> [TASK GOAL] Up to and including the line that contains "Schaapschuur 5/bus1 1790 Affligem", reproduce every line exactly, beginning with the first line below.

[Stored dataset items]
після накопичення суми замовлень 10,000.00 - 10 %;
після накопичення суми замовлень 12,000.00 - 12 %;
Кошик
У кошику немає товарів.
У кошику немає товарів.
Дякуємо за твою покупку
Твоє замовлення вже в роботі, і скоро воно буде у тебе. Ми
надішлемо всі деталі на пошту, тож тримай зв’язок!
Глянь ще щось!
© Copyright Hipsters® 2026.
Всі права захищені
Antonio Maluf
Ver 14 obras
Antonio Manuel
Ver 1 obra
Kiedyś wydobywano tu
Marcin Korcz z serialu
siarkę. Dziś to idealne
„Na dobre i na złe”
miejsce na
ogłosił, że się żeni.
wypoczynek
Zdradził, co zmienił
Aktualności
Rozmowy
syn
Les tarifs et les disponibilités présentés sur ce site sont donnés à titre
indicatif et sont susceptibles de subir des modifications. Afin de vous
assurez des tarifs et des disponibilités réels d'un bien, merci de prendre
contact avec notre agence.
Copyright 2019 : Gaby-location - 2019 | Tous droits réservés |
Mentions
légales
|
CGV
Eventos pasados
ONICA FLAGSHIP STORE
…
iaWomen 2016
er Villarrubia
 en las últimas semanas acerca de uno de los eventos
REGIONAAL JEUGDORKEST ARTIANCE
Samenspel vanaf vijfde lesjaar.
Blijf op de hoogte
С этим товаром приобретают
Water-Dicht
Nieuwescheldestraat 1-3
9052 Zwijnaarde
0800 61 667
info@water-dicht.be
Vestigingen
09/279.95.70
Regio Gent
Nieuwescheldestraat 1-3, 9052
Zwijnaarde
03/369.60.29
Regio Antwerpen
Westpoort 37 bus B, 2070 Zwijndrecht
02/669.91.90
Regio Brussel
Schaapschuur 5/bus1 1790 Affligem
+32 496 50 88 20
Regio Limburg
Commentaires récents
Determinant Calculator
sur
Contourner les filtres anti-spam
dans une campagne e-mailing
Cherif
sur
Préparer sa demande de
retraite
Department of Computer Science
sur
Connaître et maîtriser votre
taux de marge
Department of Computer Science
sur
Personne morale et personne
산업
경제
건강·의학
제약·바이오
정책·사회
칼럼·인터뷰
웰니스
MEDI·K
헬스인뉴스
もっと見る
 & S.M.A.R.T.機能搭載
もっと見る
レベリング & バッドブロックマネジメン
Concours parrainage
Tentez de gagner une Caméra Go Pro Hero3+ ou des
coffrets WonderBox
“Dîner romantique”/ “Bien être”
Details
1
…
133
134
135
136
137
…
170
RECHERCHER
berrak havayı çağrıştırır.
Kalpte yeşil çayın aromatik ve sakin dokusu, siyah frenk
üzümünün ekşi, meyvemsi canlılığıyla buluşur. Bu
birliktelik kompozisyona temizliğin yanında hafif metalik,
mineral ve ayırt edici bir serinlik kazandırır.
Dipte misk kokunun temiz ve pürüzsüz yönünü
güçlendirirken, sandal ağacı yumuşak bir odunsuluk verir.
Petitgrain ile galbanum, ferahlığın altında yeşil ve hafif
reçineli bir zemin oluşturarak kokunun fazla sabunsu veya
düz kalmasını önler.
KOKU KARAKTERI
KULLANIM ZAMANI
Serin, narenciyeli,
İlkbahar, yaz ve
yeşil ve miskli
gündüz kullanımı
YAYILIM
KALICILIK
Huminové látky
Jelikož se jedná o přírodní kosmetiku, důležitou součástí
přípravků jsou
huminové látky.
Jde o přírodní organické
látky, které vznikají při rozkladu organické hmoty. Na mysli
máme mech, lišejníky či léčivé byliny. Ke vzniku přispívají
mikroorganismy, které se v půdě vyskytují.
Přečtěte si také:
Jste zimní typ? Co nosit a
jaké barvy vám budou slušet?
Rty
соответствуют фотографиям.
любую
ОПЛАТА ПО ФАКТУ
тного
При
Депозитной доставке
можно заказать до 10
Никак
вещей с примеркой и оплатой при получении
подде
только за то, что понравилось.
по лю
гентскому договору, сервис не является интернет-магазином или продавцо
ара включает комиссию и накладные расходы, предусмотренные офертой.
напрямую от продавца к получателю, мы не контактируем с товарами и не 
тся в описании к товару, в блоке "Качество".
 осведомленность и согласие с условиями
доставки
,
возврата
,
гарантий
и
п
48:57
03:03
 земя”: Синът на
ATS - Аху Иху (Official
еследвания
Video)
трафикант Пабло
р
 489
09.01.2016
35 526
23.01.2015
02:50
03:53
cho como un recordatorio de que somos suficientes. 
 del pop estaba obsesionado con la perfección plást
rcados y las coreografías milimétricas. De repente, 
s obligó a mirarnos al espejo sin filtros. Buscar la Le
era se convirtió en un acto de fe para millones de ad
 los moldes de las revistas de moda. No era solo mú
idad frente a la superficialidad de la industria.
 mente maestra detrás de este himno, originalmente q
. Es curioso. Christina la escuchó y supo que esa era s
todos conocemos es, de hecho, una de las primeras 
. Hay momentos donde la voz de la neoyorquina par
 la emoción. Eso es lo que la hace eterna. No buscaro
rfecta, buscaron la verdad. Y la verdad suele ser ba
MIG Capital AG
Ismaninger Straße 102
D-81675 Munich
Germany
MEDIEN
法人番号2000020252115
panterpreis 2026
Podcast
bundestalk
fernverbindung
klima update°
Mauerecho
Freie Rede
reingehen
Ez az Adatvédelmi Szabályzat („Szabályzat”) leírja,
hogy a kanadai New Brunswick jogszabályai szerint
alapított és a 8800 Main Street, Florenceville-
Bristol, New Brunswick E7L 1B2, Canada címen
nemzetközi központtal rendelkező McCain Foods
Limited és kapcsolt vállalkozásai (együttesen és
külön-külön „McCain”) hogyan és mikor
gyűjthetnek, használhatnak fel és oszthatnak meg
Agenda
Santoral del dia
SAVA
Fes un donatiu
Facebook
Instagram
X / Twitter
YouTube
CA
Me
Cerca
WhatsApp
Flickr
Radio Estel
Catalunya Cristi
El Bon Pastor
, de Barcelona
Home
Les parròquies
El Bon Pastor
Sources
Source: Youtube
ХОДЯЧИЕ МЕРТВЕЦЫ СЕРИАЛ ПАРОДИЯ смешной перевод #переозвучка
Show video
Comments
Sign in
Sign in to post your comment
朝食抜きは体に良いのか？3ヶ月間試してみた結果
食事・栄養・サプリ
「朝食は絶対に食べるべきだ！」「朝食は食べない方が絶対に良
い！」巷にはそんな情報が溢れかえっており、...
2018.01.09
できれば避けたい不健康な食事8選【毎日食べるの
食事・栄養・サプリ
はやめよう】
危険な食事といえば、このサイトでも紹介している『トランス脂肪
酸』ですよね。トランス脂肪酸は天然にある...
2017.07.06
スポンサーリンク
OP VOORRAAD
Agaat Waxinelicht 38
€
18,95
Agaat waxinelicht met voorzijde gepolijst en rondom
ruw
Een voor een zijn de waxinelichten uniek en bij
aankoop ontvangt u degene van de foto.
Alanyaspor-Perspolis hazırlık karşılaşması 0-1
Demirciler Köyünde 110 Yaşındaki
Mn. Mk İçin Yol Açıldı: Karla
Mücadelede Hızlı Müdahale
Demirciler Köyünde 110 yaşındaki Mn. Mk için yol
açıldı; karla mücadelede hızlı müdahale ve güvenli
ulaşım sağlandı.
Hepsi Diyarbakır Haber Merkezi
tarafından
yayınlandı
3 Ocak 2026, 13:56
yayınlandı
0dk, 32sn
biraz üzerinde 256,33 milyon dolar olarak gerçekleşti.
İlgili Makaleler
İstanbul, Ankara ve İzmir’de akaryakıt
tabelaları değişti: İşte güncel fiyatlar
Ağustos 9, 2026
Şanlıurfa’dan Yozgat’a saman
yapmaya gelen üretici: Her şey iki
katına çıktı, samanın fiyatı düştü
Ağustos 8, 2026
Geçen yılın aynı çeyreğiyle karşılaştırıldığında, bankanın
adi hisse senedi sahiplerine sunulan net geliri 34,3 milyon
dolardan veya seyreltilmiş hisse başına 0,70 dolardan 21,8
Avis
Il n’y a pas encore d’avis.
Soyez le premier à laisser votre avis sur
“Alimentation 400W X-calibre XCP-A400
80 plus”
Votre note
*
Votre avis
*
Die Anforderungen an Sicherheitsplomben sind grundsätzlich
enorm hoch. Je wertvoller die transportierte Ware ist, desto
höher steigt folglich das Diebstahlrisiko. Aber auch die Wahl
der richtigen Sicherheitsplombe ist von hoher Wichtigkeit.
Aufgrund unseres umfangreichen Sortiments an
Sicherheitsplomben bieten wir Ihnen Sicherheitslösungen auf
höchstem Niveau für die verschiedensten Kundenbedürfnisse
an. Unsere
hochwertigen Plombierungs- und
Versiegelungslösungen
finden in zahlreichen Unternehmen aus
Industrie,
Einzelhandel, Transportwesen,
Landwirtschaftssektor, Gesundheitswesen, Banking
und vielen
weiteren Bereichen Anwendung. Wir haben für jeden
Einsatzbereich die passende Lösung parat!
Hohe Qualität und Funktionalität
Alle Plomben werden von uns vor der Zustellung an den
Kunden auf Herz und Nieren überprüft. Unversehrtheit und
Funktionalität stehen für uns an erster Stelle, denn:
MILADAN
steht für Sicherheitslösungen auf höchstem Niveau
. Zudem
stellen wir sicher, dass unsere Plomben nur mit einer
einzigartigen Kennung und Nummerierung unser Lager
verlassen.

> [EXERCISE RESPONSE]
після накопичення суми замовлень 10,000.00 - 10 %;
після накопичення суми замовлень 12,000.00 - 12 %;
Кошик
У кошику немає товарів.
У кошику немає товарів.
Дякуємо за твою покупку
Твоє замовлення вже в роботі, і скоро воно буде у тебе. Ми
надішлемо всі деталі на пошту, тож тримай зв’язок!
Глянь ще щось!
© Copyright Hipsters® 2026.
Всі права захищені
Antonio Maluf
Ver 14 obras
Antonio Manuel
Ver 1 obra
Kiedyś wydobywano tu
Marcin Korcz z serialu
siarkę. Dziś to idealne
„Na dobre i na złe”
miejsce na
ogłosił, że się żeni.
wypoczynek
Zdradził, co zmienił
Aktualności
Rozmowy
syn
Les tarifs et les disponibilités présentés sur ce site sont donnés à titre
indicatif et sont susceptibles de subir des modifications. Afin de vous
assurez des tarifs et des disponibilités réels d'un bien, merci de prendre
contact avec notre agence.
Copyright 2019 : Gaby-location - 2019 | Tous droits réservés |
Mentions
légales
|
CGV
Eventos pasados
ONICA FLAGSHIP STORE
…
iaWomen 2016
er Villarrubia
 en las últimas semanas acerca de uno de los eventos
REGIONAAL JEUGDORKEST ARTIANCE
Samenspel vanaf vijfde lesjaar.
Blijf op de hoogte
С этим товаром приобретают
Water-Dicht
Nieuwescheldestraat 1-3
9052 Zwijnaarde
0800 61 667
info@water-dicht.be
Vestigingen
09/279.95.70
Regio Gent
Nieuwescheldestraat 1-3, 9052
Zwijnaarde
03/369.60.29
Regio Antwerpen
Westpoort 37 bus B, 2070 Zwijndrecht
02/669.91.90
Regio Brussel
Schaapschuur 5/bus1 1790 Affligem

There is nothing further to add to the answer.